Nuits et jours debout
IL Y A UN MYSTÈRE FRANÇAIS encore plus grand que celui de la graisse de canard qui ne donne pas de cholestérol ou de Drucker qui présente en 2016 une émission le dimanche, c’est le regard que les Français portent sur leur jeunesse. Une étude parue dans le Figaro nous informe qu’une grande majorité des Français aurait une mauvaise opinion des jeunes. Qu’ils considèrent comme velléitaires, fainéants, toujours sur leurs téléphones portables, incapables de se prendre en charge, parasitant les parents, j’en passe et des meilleures.
Plus étrange encore, ces Français sont les seuls dans le monde occidental à porter un tel jugement sur leur jeunesse ; pourtant on constate que grosso modo, les jeunes ont à peu près les mêmes comportements de New York à Londres en passant par la place de la République à Paris. À ce propos d’ailleurs, le mépris de certains politiques pour les « Nuit debout » est surprenant.
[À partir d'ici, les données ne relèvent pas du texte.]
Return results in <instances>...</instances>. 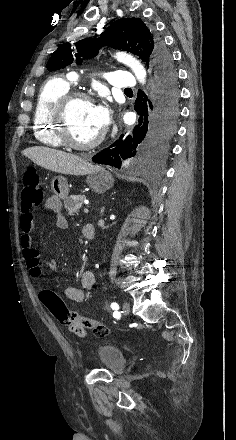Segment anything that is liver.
I'll return each mask as SVG.
<instances>
[{"mask_svg":"<svg viewBox=\"0 0 236 440\" xmlns=\"http://www.w3.org/2000/svg\"><path fill=\"white\" fill-rule=\"evenodd\" d=\"M23 155L38 166L65 175L82 176L97 168L78 156L47 147H31L25 149Z\"/></svg>","mask_w":236,"mask_h":440,"instance_id":"obj_1","label":"liver"}]
</instances>
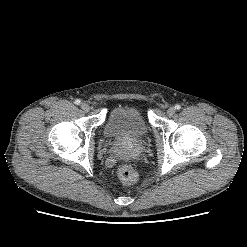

Car, somme toute, les jeunes réunis à travers la France, plutôt issus des classes moyennes et bourgeoises, recréent des agoras de discussions démocratiques tels qu’en rêvent tous les dirigeants du monde. On se rassemble, on discute, on invente, on rêve et l’on cherche le moyen de se faire entendre. Sommes-nous si fiers de nous, adultes, responsables, politiques, intervenants sociaux que nous puissions nous passer des idées de la jeunesse ? Qu’avons-nous à leur offrir de si merveilleux qu’ils soient satisfaits ?
Je rappelle à ces vieux barbons sûrs d’eux, que toutes les dernières inventions utiles de type « Blablacar, Uber et autres applications de smartphones » ont germé dans la tête de jeunes post-adolescents, conscients de leur époque. Je rappelle aussi que, quoi que l’on fasse ou dise, ce sont les jeunes d’aujourd’hui qui imposeront leurs modes de pensée, leur mode d’agir et que l’un dans l’autre, la génération au pouvoir s’adaptera en grognant comme elle l’a toujours fait. Oui, les jeunes sont dans la rue ! Mais où peuvent-ils être ? À l’Assemblée nationale ? Oui les jeunes gueulent et manifestent pour se faire entendre ! Mais qui les représente ? Quel responsable politique parle au nom de la jeunesse ?
Ce mouvement, comme tous les mouvements de jeunesse actuels, est international, il dépasse les frontières et les clivages politiques. On comprend qu’il y ait de la résistance ! Mais les digues cèderont, c’est une question de temps.